- Battle of Kasur (1807): Part of the Afghan–Sikh Wars
| Date | 10 February 1807 |
| Location | Kasur, Punjab, Pakistan31°7′0″N 74°27′0″E﻿ / ﻿31.11667°N 74.45000°E |
| Result | Sikh victory; |
| Territorial changes | Kasur became part of Sikh Empire |

Belligerents
- Sikh Empire: Durrani Empire

Commanders and leaders
- Ranjit Singh Jodh Singh Hari Singh: Qutub ud Din

Strength
- 10,000: Unknown

Casualties and losses
- Unknown: 200 captured

= Battle of Kasur =

Battle in the Afghan–Sikh Wars

The battle of Kasur took place on 10 February 1807 between the Sikh Empire and the Afghan-appointed governor of Kasur, and was a part of the Afghan–Sikh Wars.

==Battle==

The battle was led by maharaja Ranjit Singh and Jodh Singh Ramgarhia as Kasur had been a long thorn in the side of Ranjit Singh's power due to its proximity to his capital city of Lahore.

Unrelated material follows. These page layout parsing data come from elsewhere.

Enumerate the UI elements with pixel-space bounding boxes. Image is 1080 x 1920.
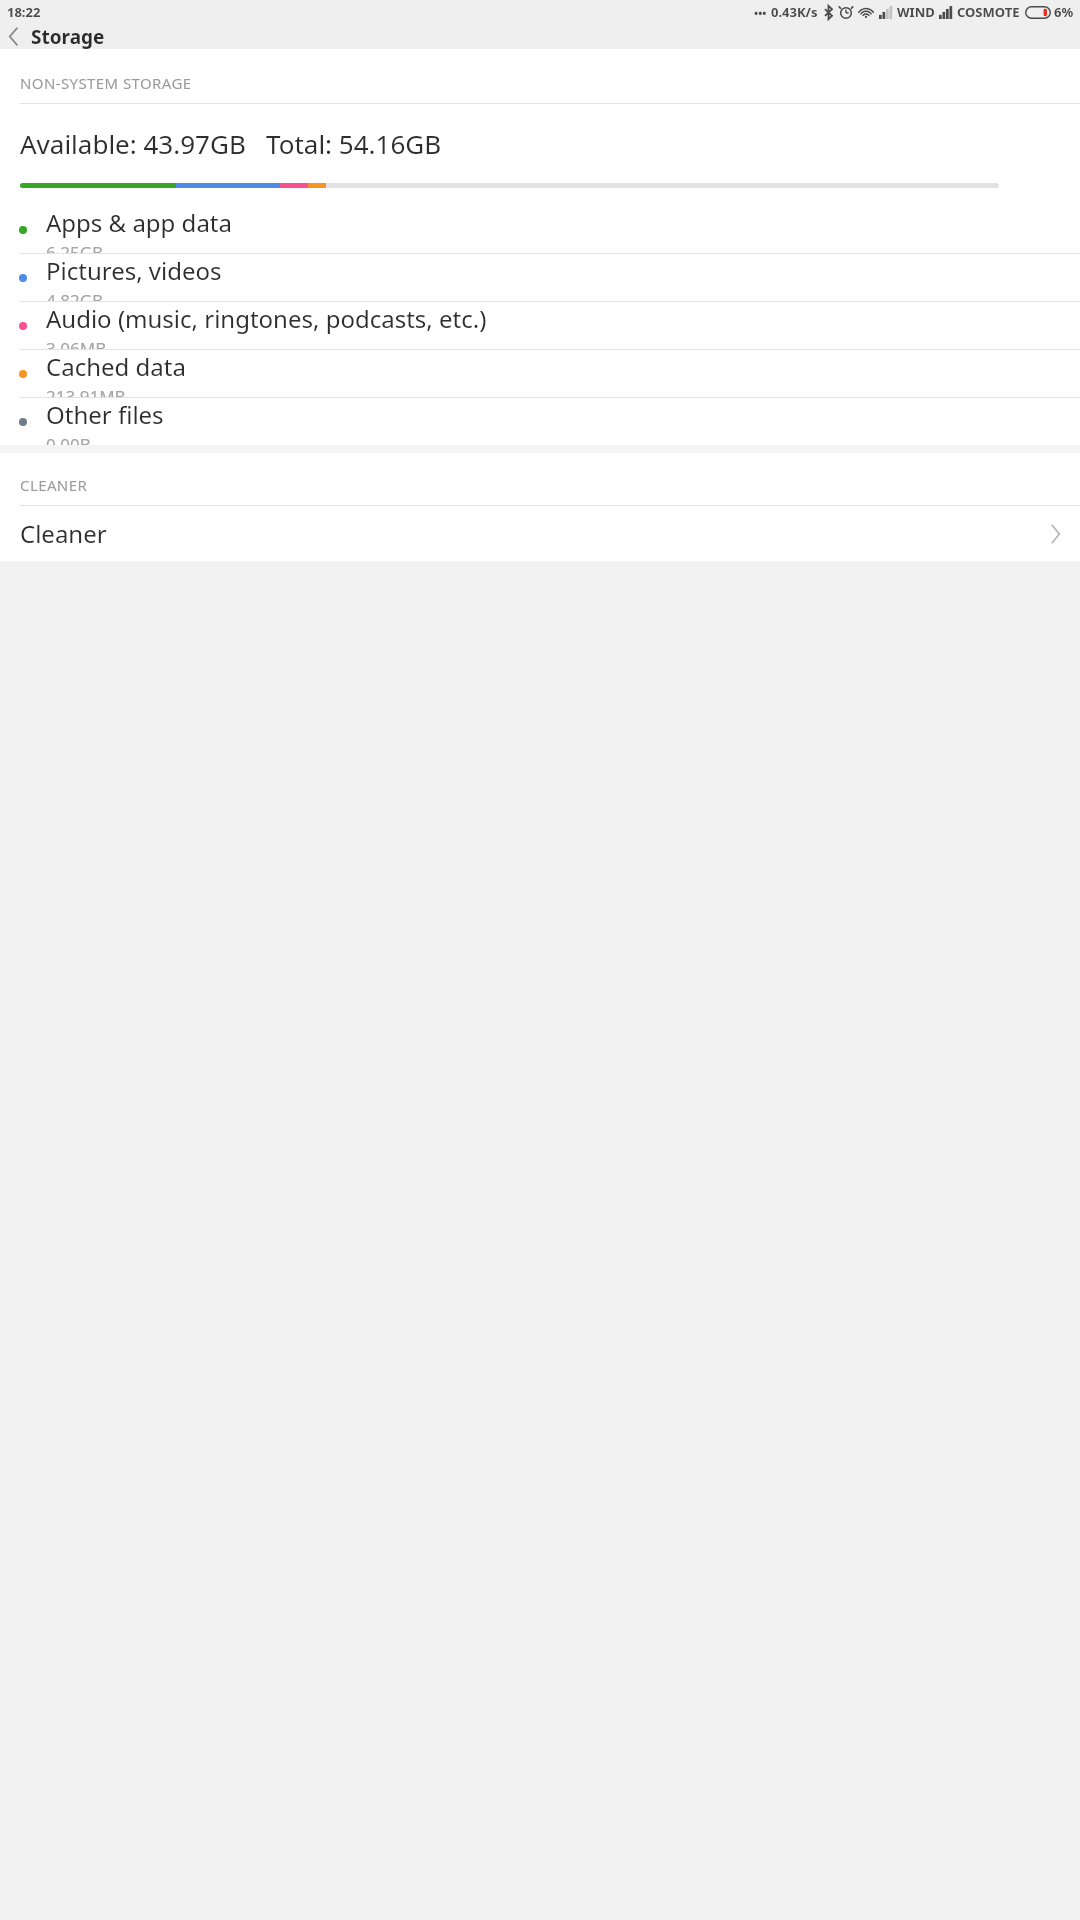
staticText: Storage: [31, 24, 105, 49]
staticText: 213.91MB: [46, 385, 126, 397]
staticText: WIND: [897, 3, 935, 21]
button[interactable]: Other files: [0, 398, 1080, 445]
staticText: 6.25GB: [46, 241, 104, 253]
staticText: Cleaner: [20, 517, 1050, 550]
staticText: 0.43K/s: [771, 3, 818, 21]
button[interactable]: Audio (music, ringtones, podcasts, etc.): [0, 302, 1080, 349]
staticText: COSMOTE: [957, 3, 1020, 21]
staticText: Available: 43.97GB Total: 54.16GB: [20, 126, 442, 161]
button[interactable]: Apps & app data: [0, 206, 1080, 253]
staticText: Other files: [46, 398, 164, 431]
staticText: 18:22: [7, 3, 41, 21]
button[interactable]: Pictures, videos: [0, 254, 1080, 301]
button[interactable]: Back: [0, 24, 26, 49]
staticText: Pictures, videos: [46, 254, 222, 287]
staticText: 3.06MB: [46, 337, 107, 349]
button[interactable]: Cleaner: [0, 506, 1080, 561]
staticText: CLEANER: [20, 475, 88, 495]
staticText: 0.00B: [46, 433, 91, 445]
staticText: 4.82GB: [46, 289, 104, 301]
staticText: •••: [754, 5, 767, 20]
staticText: Audio (music, ringtones, podcasts, etc.): [46, 302, 487, 335]
button[interactable]: Cached data: [0, 350, 1080, 397]
staticText: 6%: [1054, 3, 1074, 21]
staticText: Cached data: [46, 350, 186, 383]
staticText: Apps & app data: [46, 206, 232, 239]
staticText: NON-SYSTEM STORAGE: [20, 73, 192, 93]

The battle was also Hari Singh's first significant participation in a Sikh conquest by assuming charge of an independent contingent in 1807. After the defeat, Qutb ud-Din of Kasur took refuge in the Kasur Fort. The siege continued for a month, which saw bombardment and skirmishes. Finally Phula Singh and his nihangs made a breach into the walls of fort, and Kasur fell to the Sikhs. Qutb ud-Din was captured but was given a small jagir at Mamdot. During the campaign, Hari Singh Nalwa showed remarkable bravery and dexterity. and as a result, was granted a jagir in recognition of his services.

After the victory Kasur was annexed into Sikh Empire in March 1807.